Thursday, 24 March 2011

Swedish Rye Bread

This recipe comes from a Swedish grandmother. You can make it a meal with soup and a salad. This recipe is not in the From Oma's Kitchen Cookbook.

2 Tbsp/ 30ml dry yeast

½ cup / 120ml warm water

1 tsp / 5ml sugar

4 cups/ 1 L warm water

1/2 cup/ 120ml brown sugar

½ cup / 120ml molasses

4 Tbsp / 60ml butter, melted

1 Tbsp / 30ml salt

1 Tbsp / 30ml lemon juice

5 cups / 2.25 L dark rye flour

8 cups / 2 L all-purpose flour

2 Tbsp / 30ml melted butter

In a (2 cup / 500ml) cup dissolve sugar and yeast, set aside. In a large mixing bowl, mix warm water, brown sugar, molasses, butter, salt and lemon juice. Stir well. Add dissolved

yeast and rye flour; beat until smooth.
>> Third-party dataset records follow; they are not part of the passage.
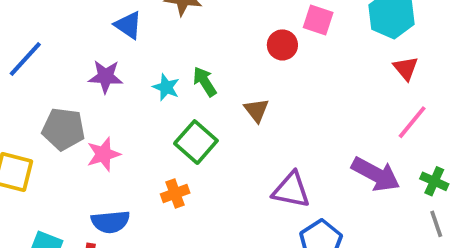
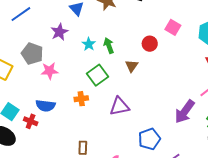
red circle: (282, 45) -> (150, 44), moved
purple star: (106, 77) -> (59, 32), turned 30
purple arrow: (376, 174) -> (185, 112), turned 85
purple triangle: (291, 190) -> (119, 106), moved, turned -35

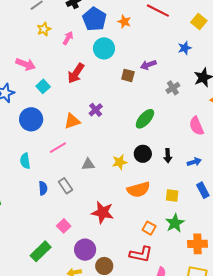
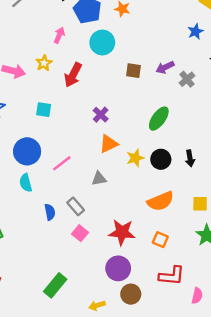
yellow star: (44, 29) -> (44, 63), moved
purple arrow: (148, 65) -> (165, 67), moved
cyan square: (43, 86) -> (44, 110), moved, turned -32
blue circle: (31, 119) -> (27, 151), moved
orange triangle: (72, 121) -> (109, 144), moved
yellow star: (120, 162) -> (135, 158), moved
pink square: (64, 226) -> (80, 233), moved
orange square: (149, 228) -> (160, 240), moved
purple circle: (85, 250) -> (118, 268), moved

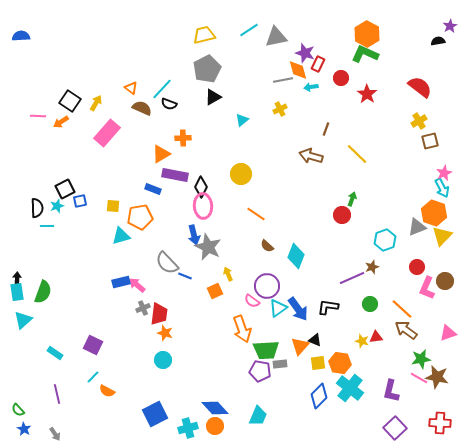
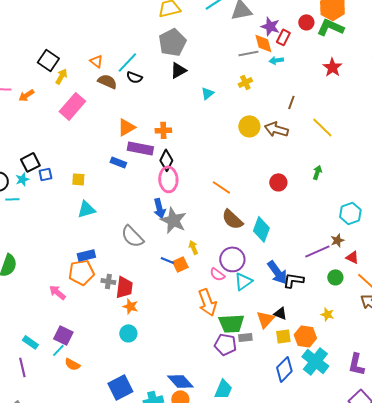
red circle: (341, 78) -> (306, 22), moved
black square: (70, 101) -> (48, 60), moved
orange cross: (183, 138) -> (163, 130), moved
yellow circle: (241, 174) -> (249, 126), moved
red circle: (342, 215) -> (278, 182), moved
orange pentagon: (140, 217) -> (81, 272), moved
brown semicircle: (267, 246) -> (232, 219), size x1.6
blue line: (185, 276) -> (167, 260), moved
pink arrow: (137, 285) -> (57, 292), moved
gray cross: (143, 308) -> (108, 281), turned 32
blue arrow: (298, 309) -> (277, 272), moved
red triangle: (376, 337) -> (352, 257), moved, turned 32
purple square: (93, 345) -> (63, 335), moved
cyan rectangle: (55, 353) -> (30, 342), moved

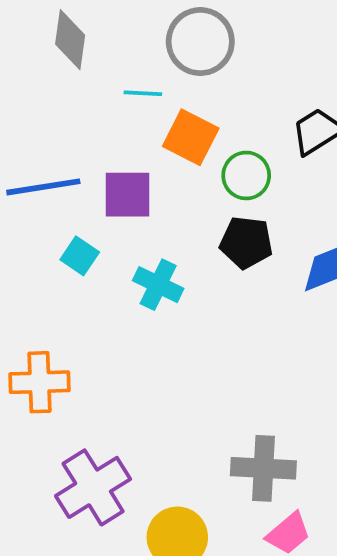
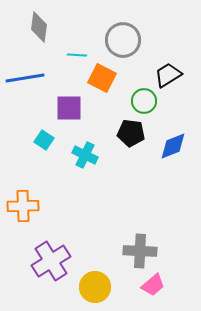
gray circle: (200, 42) -> (123, 40), moved
green circle: (246, 175) -> (144, 101), moved
blue line: (43, 187) -> (25, 78), moved

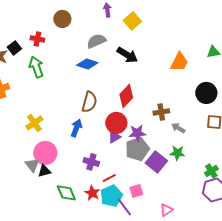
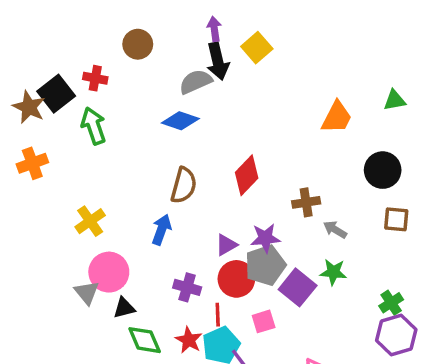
black square: (14, 48) -> (56, 94), size x1.5
black arrow: (127, 55) -> (218, 61), moved, turned 45
red circle: (116, 123) -> (236, 279), moved
black triangle: (44, 171) -> (124, 308), moved
red line: (109, 178) -> (218, 315), turned -64
pink square: (136, 191) -> (264, 321), moved

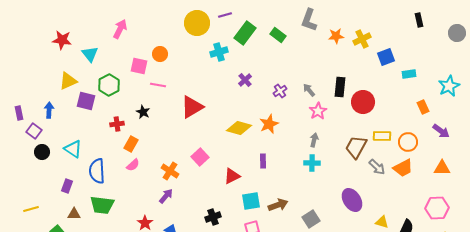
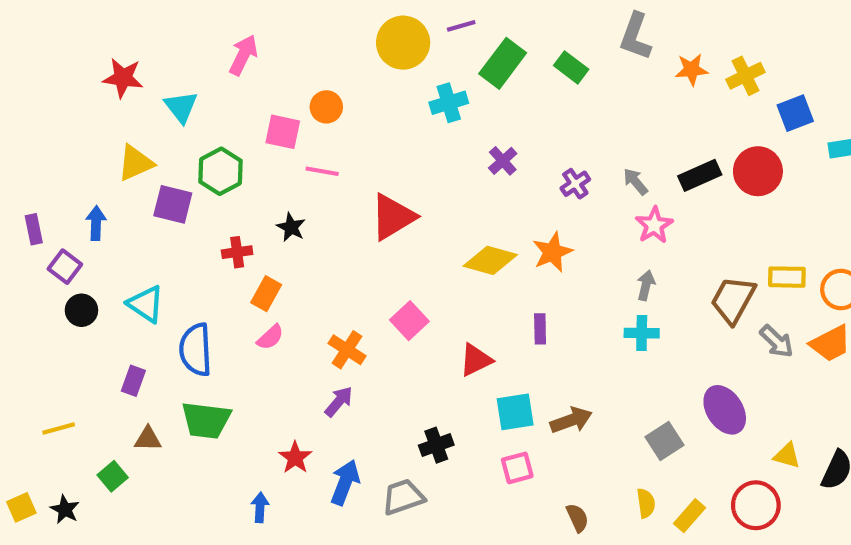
black rectangle: (340, 87) -> (700, 175), turned 60
red circle: (363, 102) -> (758, 171), moved
gray square: (311, 219) -> (665, 441), moved

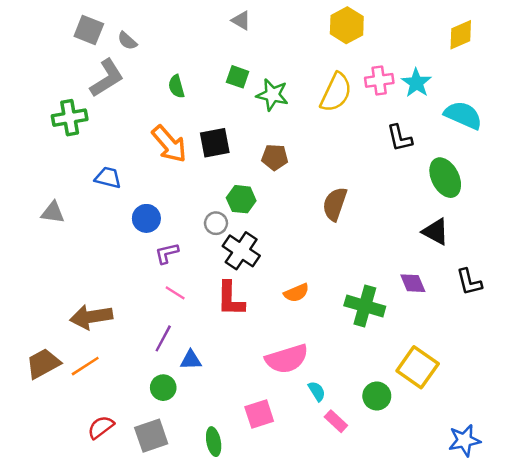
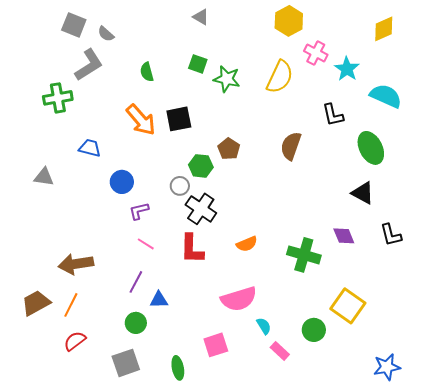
pink cross: (379, 80) -> (316, 53), moved, turned 35
brown pentagon: (275, 157) -> (229, 149), moved, turned 30
brown semicircle: (335, 204) -> (291, 146), moved
orange line: (85, 366) -> (71, 305), turned -30
red semicircle: (101, 427) -> (75, 341), moved

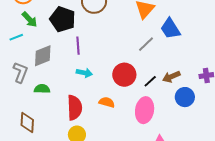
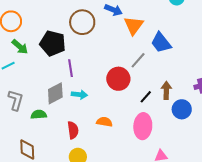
gray diamond: (43, 56) -> (55, 93), moved
red circle: (124, 75) -> (118, 79), moved
brown arrow: (171, 77) -> (166, 90), turned 120
red semicircle: (75, 108) -> (73, 130), size x0.7

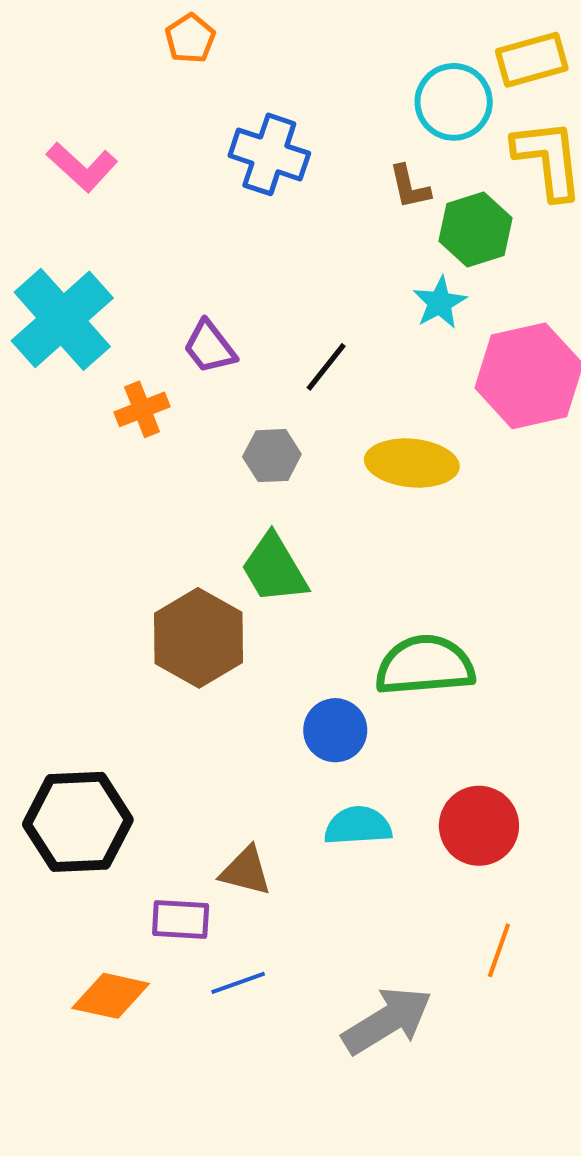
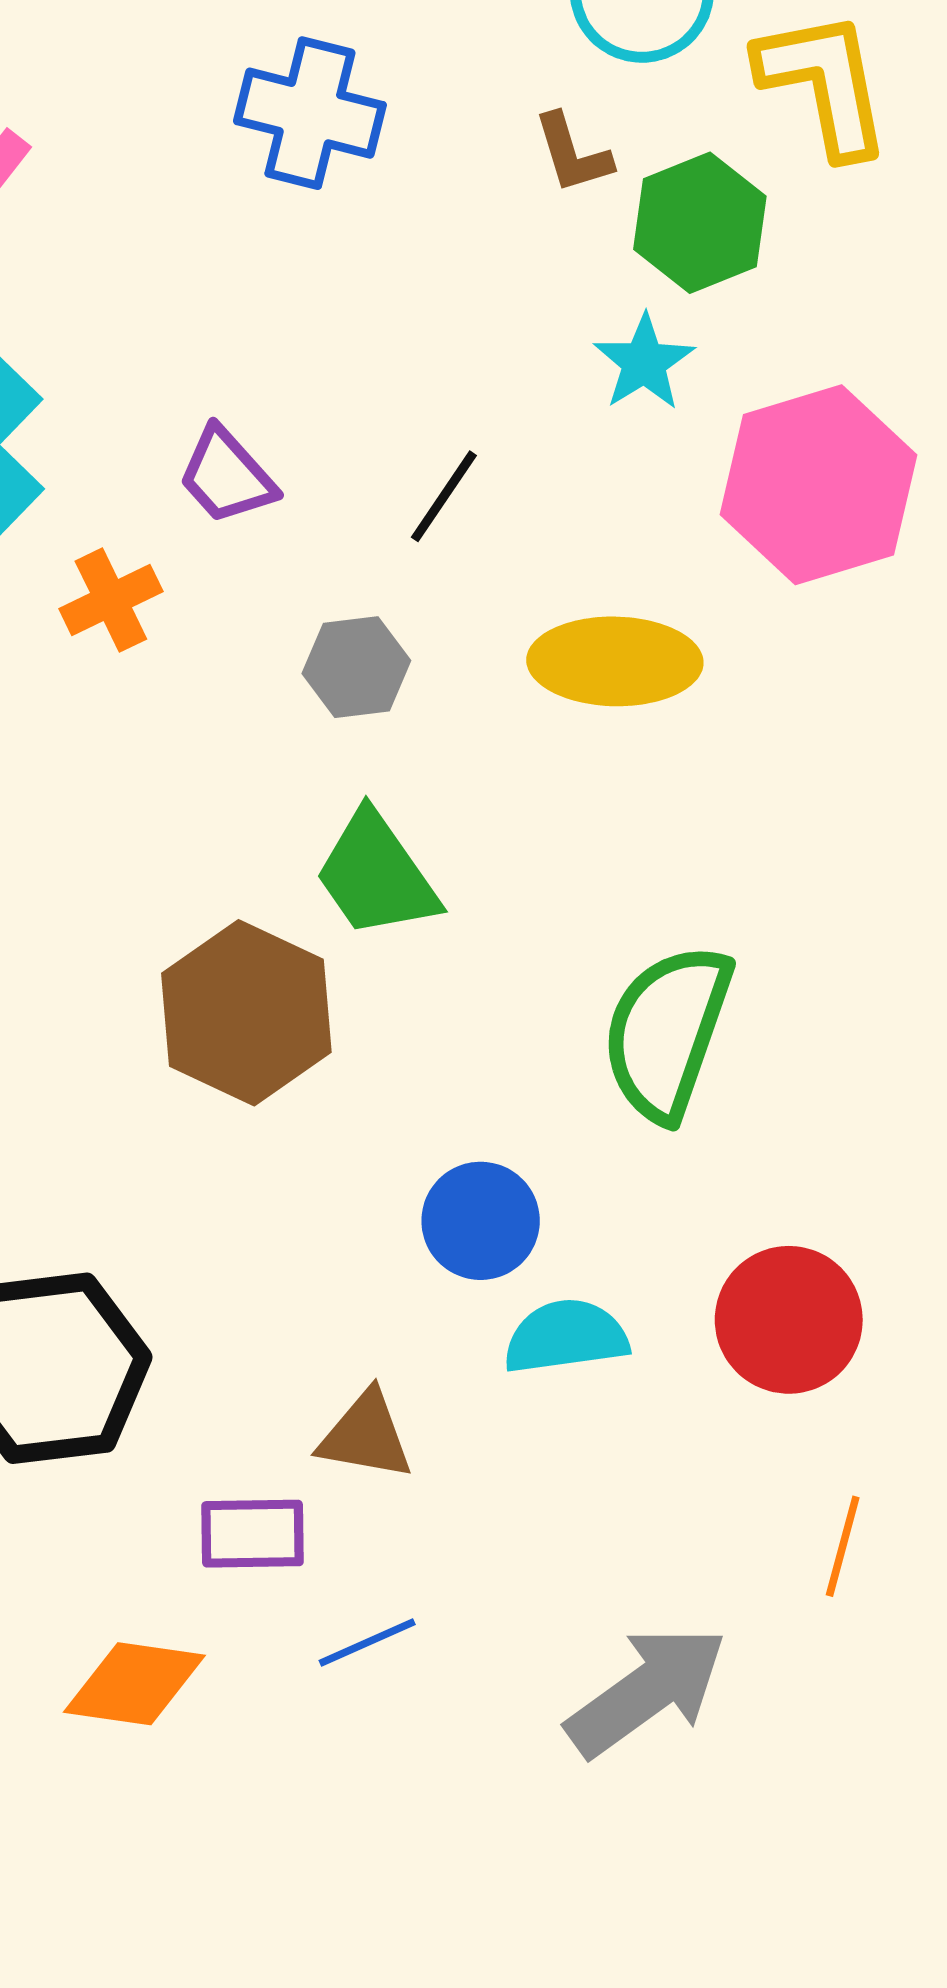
green semicircle: (425, 665) -> (667, 1032), turned -62
blue circle: (335, 730) -> (481, 1221), moved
Stir in all-purpose flour to form a soft dough. Let rest for 20 min.

Turn onto a floured surface and knead until smooth and elastic. Place into a greased bowl and cover; let rise until doubled, about 1 ½ hours.

Punch down and shape into 4 round loaves. Place on parchment lined baking sheets. Cover and let rise 45-60 min. Bake at 350 F/ 180 C for 30 to 40 min. or until golden brown. Brush with butter. Yields: 4 loaves. Can be frozen.